(Beginning of Provided entries)

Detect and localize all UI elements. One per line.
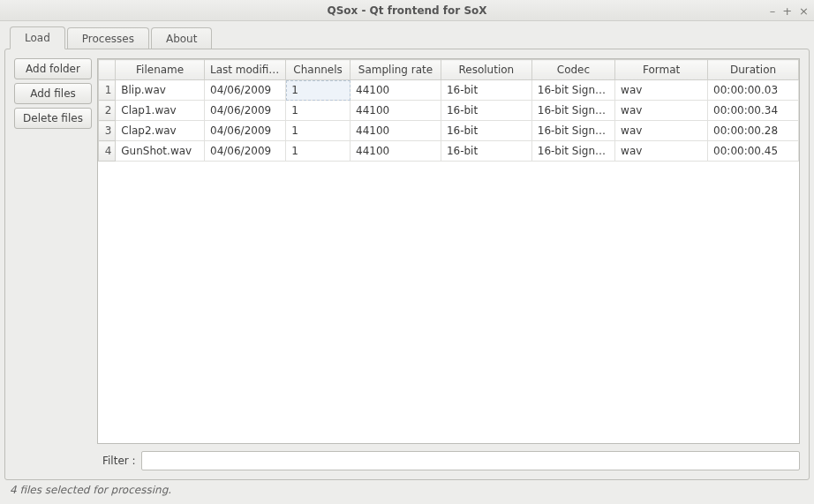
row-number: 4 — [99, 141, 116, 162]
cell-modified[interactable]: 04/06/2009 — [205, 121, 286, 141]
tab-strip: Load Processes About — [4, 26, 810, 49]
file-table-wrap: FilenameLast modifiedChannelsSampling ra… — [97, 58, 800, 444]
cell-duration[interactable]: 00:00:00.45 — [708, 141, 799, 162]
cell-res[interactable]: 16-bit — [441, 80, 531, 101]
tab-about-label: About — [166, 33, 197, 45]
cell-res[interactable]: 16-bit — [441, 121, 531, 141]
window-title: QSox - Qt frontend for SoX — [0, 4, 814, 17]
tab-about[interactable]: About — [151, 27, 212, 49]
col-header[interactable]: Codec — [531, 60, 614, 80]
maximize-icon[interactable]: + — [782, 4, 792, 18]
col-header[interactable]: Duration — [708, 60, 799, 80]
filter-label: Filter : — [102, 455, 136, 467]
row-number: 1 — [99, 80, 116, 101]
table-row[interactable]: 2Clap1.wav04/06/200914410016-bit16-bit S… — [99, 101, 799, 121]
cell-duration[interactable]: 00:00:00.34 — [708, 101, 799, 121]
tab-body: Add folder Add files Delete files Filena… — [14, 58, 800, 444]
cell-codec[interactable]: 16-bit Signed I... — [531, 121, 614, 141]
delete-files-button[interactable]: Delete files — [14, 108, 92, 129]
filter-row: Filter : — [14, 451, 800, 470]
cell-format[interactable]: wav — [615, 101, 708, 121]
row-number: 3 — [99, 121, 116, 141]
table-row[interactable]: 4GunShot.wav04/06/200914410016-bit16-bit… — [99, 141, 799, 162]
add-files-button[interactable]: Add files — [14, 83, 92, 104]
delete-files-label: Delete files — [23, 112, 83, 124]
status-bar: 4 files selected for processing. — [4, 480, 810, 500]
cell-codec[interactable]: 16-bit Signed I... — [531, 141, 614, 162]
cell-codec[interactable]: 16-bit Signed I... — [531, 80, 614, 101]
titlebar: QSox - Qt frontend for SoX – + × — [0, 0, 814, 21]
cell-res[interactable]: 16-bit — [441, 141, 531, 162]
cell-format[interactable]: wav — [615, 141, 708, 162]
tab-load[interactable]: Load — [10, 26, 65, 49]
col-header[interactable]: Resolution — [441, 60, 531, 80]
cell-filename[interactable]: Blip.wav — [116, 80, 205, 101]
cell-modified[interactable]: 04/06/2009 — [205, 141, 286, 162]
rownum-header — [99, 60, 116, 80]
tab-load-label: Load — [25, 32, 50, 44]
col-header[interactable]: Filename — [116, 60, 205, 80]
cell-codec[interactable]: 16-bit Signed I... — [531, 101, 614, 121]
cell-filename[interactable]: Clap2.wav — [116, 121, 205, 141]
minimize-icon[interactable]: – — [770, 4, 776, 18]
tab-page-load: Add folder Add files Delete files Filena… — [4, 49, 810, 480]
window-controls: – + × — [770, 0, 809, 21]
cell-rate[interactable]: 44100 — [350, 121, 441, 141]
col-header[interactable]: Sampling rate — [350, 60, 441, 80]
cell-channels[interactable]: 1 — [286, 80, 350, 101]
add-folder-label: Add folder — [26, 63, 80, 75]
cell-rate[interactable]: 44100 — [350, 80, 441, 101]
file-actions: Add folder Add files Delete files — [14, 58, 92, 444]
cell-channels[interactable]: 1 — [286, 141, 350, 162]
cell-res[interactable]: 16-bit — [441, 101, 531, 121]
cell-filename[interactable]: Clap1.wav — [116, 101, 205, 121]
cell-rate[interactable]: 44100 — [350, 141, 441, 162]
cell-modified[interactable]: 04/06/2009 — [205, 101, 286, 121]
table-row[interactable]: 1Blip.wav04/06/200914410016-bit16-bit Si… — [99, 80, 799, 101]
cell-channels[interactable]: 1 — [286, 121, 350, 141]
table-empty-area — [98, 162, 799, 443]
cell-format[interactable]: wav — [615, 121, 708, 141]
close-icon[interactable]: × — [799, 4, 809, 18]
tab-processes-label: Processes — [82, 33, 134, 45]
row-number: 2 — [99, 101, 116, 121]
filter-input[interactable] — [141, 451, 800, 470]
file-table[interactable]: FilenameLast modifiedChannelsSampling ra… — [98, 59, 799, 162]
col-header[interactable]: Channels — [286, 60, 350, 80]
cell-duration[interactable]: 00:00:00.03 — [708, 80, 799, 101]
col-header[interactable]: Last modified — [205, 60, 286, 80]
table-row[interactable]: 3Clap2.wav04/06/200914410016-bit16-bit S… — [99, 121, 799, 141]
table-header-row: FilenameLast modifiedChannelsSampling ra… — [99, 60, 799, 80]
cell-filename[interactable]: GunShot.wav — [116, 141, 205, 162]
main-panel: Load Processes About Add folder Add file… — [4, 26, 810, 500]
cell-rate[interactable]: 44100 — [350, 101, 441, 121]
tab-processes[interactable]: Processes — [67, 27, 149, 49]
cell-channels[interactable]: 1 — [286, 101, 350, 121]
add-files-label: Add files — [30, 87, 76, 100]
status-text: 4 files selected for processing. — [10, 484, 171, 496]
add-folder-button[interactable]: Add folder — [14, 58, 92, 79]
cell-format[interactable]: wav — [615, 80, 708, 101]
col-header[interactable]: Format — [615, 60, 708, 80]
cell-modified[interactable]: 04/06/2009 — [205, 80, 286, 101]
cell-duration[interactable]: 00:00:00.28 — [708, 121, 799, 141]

(End of Provided entries)

» **Exercise**
Count the lines of the data that include the string "icon", and give only that number.

» **Answer space**
3